**EXERCISE DESCRIPTION**
In the entries below, the lines from the one with "Image resolution: width=940" through the one with "What do you see at coordinates (41, 1052)" are to be copied exactly; both ends count.

==== DATASET EXCERPTS ====

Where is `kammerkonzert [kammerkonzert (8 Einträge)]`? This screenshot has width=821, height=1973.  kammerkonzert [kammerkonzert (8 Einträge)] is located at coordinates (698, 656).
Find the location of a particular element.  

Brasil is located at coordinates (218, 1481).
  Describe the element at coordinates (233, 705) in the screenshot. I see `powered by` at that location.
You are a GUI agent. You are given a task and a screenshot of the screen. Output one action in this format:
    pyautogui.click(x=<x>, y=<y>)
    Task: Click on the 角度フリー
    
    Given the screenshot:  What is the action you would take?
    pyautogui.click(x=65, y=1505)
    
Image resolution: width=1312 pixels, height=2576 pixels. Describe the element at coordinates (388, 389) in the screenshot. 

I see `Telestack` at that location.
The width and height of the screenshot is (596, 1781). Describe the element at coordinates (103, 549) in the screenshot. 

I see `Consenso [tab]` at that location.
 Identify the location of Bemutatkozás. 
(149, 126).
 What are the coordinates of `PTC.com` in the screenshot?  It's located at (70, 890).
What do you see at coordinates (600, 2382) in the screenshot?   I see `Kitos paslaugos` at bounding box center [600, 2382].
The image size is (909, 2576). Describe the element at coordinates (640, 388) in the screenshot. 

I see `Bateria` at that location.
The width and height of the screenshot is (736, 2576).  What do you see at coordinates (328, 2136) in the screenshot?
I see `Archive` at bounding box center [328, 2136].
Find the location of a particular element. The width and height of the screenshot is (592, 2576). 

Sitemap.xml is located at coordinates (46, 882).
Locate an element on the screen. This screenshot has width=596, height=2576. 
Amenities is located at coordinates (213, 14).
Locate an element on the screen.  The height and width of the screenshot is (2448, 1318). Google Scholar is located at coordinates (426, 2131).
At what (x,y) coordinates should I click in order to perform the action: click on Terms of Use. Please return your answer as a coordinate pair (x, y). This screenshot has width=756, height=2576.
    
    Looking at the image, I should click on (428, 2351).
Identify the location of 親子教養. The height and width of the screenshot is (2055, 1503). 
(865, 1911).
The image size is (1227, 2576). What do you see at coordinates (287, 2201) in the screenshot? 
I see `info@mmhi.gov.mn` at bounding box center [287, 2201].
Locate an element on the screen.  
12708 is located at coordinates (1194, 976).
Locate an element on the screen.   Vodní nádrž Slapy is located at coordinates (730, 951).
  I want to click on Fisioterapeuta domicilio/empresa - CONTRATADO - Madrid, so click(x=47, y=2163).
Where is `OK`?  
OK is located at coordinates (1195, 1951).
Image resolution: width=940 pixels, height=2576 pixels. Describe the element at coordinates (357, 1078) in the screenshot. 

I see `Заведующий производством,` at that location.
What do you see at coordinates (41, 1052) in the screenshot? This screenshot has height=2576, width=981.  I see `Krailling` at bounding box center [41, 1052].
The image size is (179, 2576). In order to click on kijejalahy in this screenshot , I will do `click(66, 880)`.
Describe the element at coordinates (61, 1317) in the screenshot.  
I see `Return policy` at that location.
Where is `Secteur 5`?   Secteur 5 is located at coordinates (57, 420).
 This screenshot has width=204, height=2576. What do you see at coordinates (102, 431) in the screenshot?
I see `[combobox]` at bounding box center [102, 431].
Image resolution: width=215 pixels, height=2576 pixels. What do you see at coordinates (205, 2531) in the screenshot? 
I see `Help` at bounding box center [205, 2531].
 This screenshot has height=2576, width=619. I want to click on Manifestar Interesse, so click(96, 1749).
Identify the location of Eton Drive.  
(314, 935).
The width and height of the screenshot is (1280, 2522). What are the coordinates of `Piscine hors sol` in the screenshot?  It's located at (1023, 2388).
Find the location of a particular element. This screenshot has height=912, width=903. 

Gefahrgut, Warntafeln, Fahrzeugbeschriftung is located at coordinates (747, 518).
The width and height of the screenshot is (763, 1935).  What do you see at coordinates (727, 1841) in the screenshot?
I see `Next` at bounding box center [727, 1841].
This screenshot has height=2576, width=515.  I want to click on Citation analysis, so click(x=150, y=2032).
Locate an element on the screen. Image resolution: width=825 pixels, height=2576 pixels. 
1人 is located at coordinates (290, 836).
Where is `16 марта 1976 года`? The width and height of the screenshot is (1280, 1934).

====

**SOLUTION TO THE PROBLEM**
Image resolution: width=940 pixels, height=2576 pixels. Describe the element at coordinates (357, 1078) in the screenshot. 

I see `Заведующий производством,` at that location.
What do you see at coordinates (41, 1052) in the screenshot? This screenshot has height=2576, width=981.  I see `Krailling` at bounding box center [41, 1052].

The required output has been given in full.